> [To do]
What lines in the listing include "Paletni"? Return a copy of each.
(Provided data)
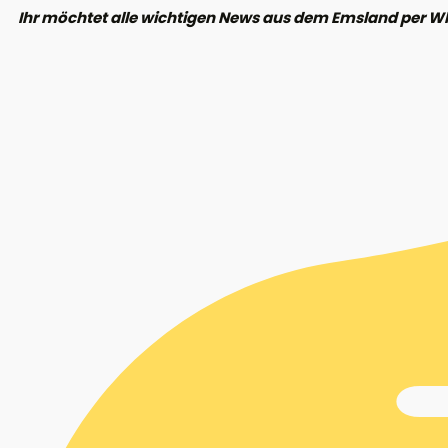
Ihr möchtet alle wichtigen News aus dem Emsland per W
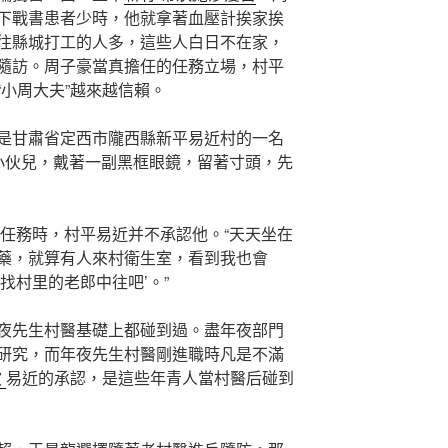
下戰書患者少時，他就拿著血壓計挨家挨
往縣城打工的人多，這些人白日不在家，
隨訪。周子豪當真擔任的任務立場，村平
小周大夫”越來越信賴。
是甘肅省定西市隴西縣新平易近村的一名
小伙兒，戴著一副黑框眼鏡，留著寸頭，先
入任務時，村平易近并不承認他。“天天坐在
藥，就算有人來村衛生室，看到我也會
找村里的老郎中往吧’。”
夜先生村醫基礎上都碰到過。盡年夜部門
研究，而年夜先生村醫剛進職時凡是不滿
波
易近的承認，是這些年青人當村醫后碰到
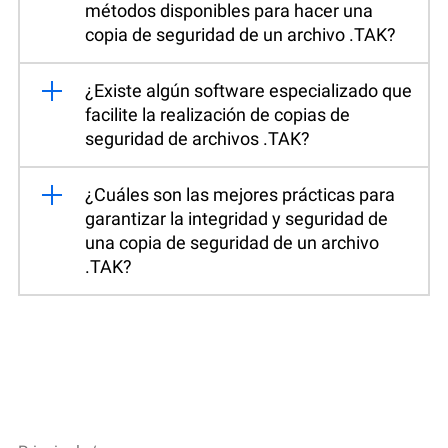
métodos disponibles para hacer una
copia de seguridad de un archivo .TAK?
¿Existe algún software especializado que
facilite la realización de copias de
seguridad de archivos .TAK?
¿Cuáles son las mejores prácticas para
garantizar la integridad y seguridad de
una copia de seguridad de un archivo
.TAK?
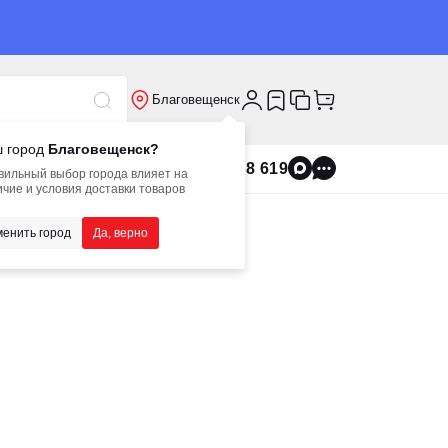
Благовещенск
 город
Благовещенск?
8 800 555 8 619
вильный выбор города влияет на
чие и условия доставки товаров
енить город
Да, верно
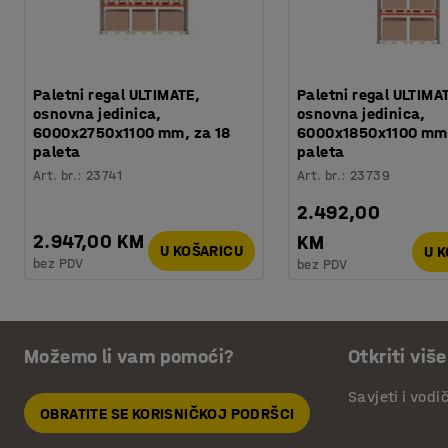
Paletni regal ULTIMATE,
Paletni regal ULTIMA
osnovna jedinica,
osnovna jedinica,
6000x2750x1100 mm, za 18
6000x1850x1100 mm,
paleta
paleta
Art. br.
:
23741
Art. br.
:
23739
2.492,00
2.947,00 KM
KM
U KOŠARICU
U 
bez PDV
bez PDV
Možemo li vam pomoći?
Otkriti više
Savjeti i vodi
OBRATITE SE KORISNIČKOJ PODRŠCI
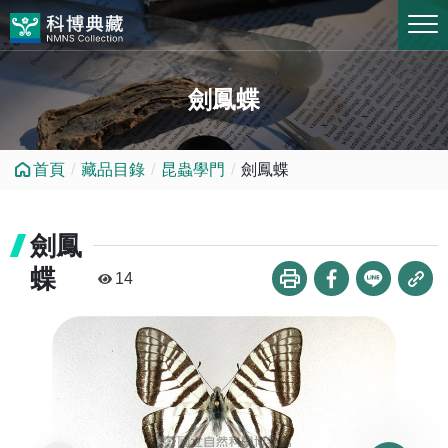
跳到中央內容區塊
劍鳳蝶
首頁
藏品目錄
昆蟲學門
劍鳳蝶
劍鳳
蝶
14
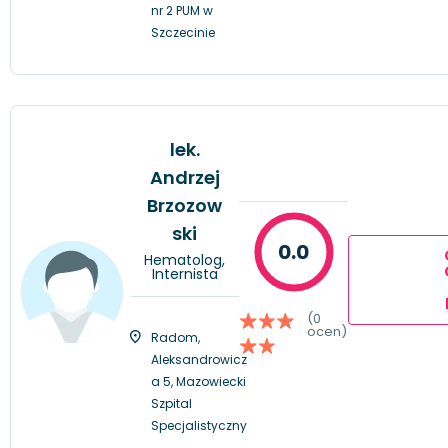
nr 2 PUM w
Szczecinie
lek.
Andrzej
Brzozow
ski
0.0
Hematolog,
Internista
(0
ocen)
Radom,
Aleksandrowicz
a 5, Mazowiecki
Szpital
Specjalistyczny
(End Provided data)
> [Result of the exercise]
Paletni regal ULTIMATE,
Paletni regal ULTIMA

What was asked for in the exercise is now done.